Zimbabwe's currency plunged to new depths on Friday as the U.S. ambassador to Harare predicted galloping inflation will force President Robert Mugabe from office before the end of the year.

The Zimbabwe dollar, which is pegged to the U.S dollar and was effectively devalued by the central bank to 15,000 to the greenback in April, was trading in the 170,000-200,000 range on the thriving black market on Friday.

Just a week before, the black market exchange rate was about 95,000 to one U.S dollar, and 2,500 to one in January.

Once a regional bread basket, Zimbabwe has suffered chronic food shortages since 2001 and is gripped by an economic crisis critics blame on Mugabe's controversial policies such as the seizure of white-owned farms to resettle landless blacks.

In an interview with the British Guardian newspaper, U.S. Ambassador Christopher Dell said Mugabe's government was effectively committing regime change on itself.

I believe inflation will hit 1.5 million percent by the end of 2007, if not before, he said.
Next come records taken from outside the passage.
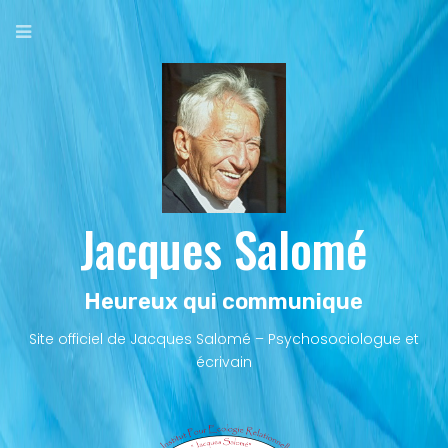
Aller
au
contenu
principal
Jacques Salomé
Heureux qui communique
Site officiel de Jacques Salomé – Psychosociologue et
écrivain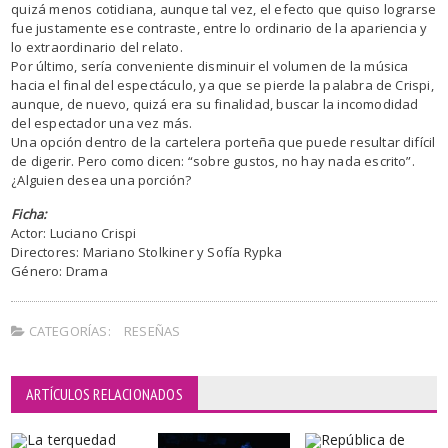
quizá menos cotidiana, aunque tal vez, el efecto que quiso lograrse
fue justamente ese contraste, entre lo ordinario de la apariencia y
lo extraordinario del relato.
Por último, sería conveniente disminuir el volumen de la música
hacia el final del espectáculo, ya que se pierde la palabra de Crispi,
aunque, de nuevo, quizá era su finalidad, buscar la incomodidad
del espectador una vez más.
Una opción dentro de la cartelera porteña que puede resultar difícil
de digerir. Pero como dicen: “sobre gustos, no hay nada escrito”.
¿Alguien desea una porción?
Ficha:
Actor: Luciano Crispi
Directores: Mariano Stolkiner y Sofía Rypka
Género: Drama
CATEGORÍAS:
RESEÑAS
ARTÍCULOS RELACIONADOS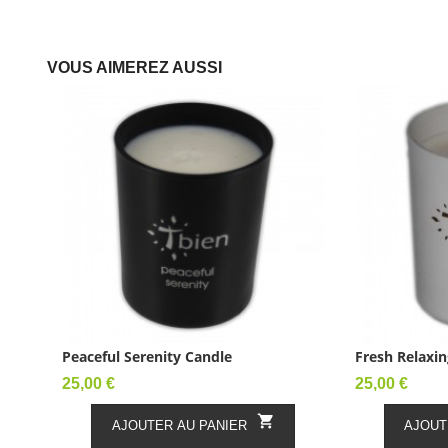
VOUS AIMEREZ AUSSI
Peaceful Serenity Candle
Fresh Relaxin
Prix
Prix
25,00 €
25,00 €

AJOUTER AU PANIER
AJOUT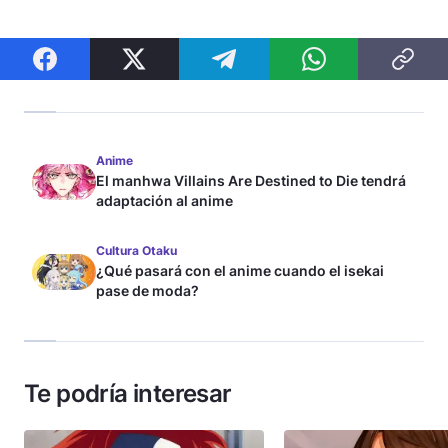
Anime
El manhwa Villains Are Destined to Die tendrá
adaptación al anime
Cultura Otaku
¿Qué pasará con el anime cuando el isekai
pase de moda?
Te podría interesar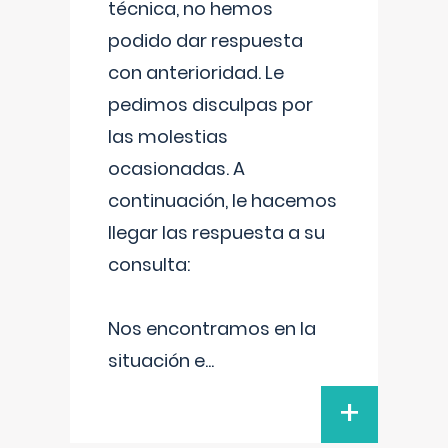
técnica, no hemos
podido dar respuesta
con anterioridad. Le
pedimos disculpas por
las molestias
ocasionadas. A
continuación, le hacemos
llegar las respuesta a su
consulta:
Nos encontramos en la
situación e
...
+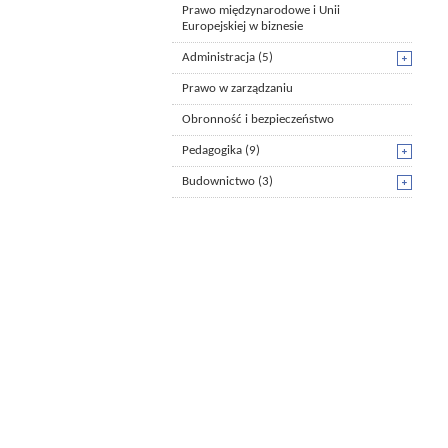
Prawo międzynarodowe i Unii
Europejskiej w biznesie
Administracja
(5)
Prawo w zarządzaniu
Obronność i bezpieczeństwo
Pedagogika
(9)
Budownictwo
(3)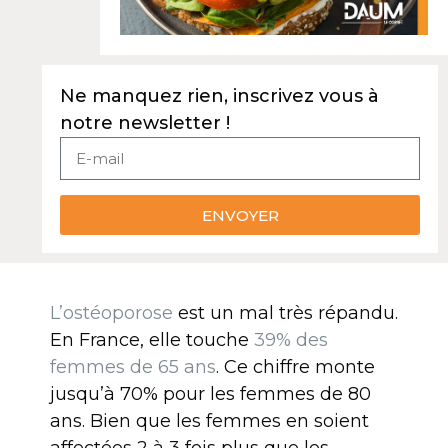
Ne manquez rien, inscrivez vous à
notre newsletter !
ENVOYER
L’ostéoporose
est un mal très répandu.
En France, elle touche
39% des
femmes de 65 ans
. Ce chiffre monte
jusqu’à 70% pour les femmes de 80
ans. Bien que les femmes en soient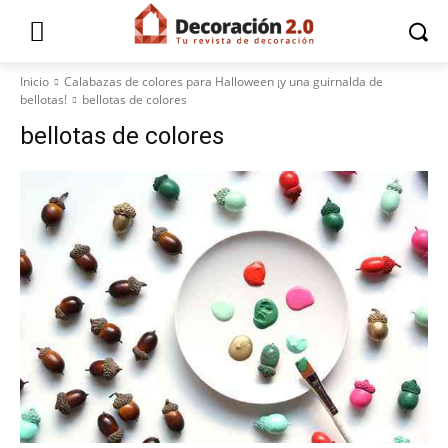
Inicio
Calabazas de colores para Halloween ¡y una guirnalda de
bellotas!
bellotas de colores
bellotas de colores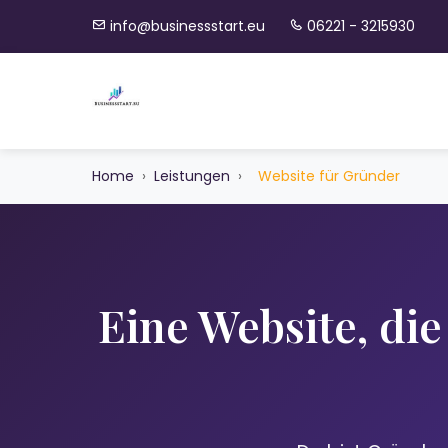
info@businessstart.eu
06221 - 3215930
Home
›
Leistungen
›
Website für Gründer
Eine Website, di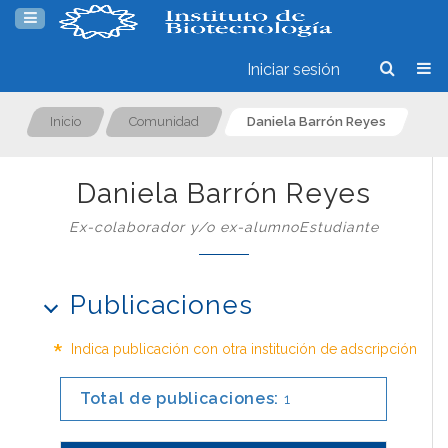
Iniciar sesión
Inicio
Comunidad
Daniela Barrón Reyes
Daniela Barrón Reyes
Ex-colaborador y/o ex-alumnoEstudiante
Publicaciones
*
Indica publicación con otra institución de adscripción
Total de publicaciones:
1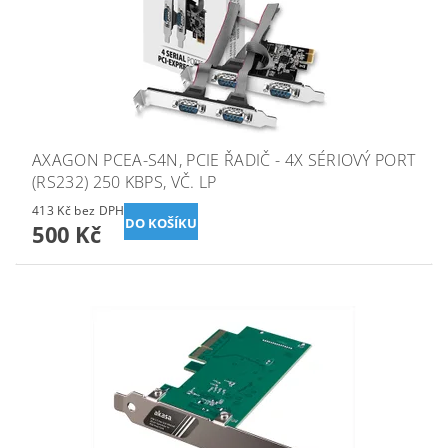
AXAGON PCEA-S4N, PCIE ŘADIČ - 4X SÉRIOVÝ PORT
(RS232) 250 KBPS, VČ. LP
413 Kč bez DPH
500 Kč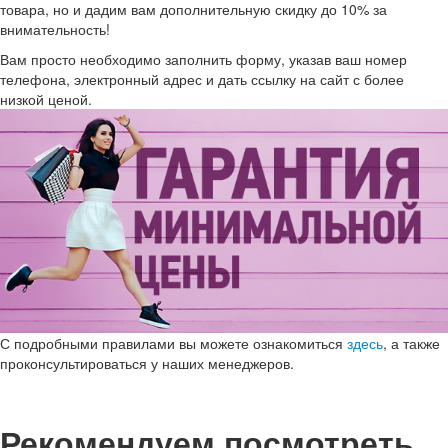
товара, но и дадим вам дополнительную скидку до 10% за
внимательность!
Вам просто необходимо заполнить форму, указав ваш номер
телефона, электронный адрес и дать ссылку на сайт с более
низкой ценой.
С подробными правилами вы можете ознакомиться
здесь
, а также
проконсультироваться у наших менеджеров.
Рекомендуем посмотреть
I know that sounds stratospheric but, looking at the way things are going, I believe it is a modest forecast.

Economic analysts said the latest plunge of the Zimbabwe dollar was largely due to public fears that inflation would only get worse coupled with speculation that the Central Bank itself was now purchasing foreign currency on the black market to finance agriculture and other projects, although this could not be independently confirmed.

Mugabe -- Zimbabwe's sole rule since independence in 1980 -- has accused the southern African country's opposition and Western countries of plotting to unseat him and has been accused by critics of a draconian crackdown on political opponents.

On Friday, Zimbabwe's High Court ruled that hearings in the case of five men accused of plotting to topple Mugabe would be closed to the public and the media -- the latest sign of political tensions gripping the country.


The defiant leader, 83, has said he will stand for re-election after his current term ends next year and denies allegations that his government has committed human rights abuses.

The fall of the currency prompted central bank head Gideon Gono to warn that authorities could soon crack down on illegal foreign currency trading.

It has become inevitable to fully crack the whip on those institutions and individuals who are willfully breaking the banking, anti-money laundering and exchange control laws, Gono said in comments carried by the official Herald newspaper.

Prices of fuel and basic consumer goods have risen sharply over the past two weeks, with the Consumer Council of Zimbabwe saying the cost of living for an average family of six has almost doubled in one month.

Official figures released by the Central Statistical Office show that prices doubled within one month in April, with the monthly inflation figure topping 100 percent.

The state agency is yet to present May data, but analysts put the year-on-year figure above 4,500 percent and expect the trend to continue.

Eight successive years of recession has left four out of five Zimbabweans without jobs and many struggle to feed their families, a situation analysts say could further stoke political tensions.

People have completely lost faith in the currency and that means they have lost faith in the government that issues it, said Dell, who is close to the end of his posting to Zimbabwe.

Things have reached a critical point. I believe the excitement will come in a matter of months, if not weeks. The Mugabe government is reaching end game, it is running out of options.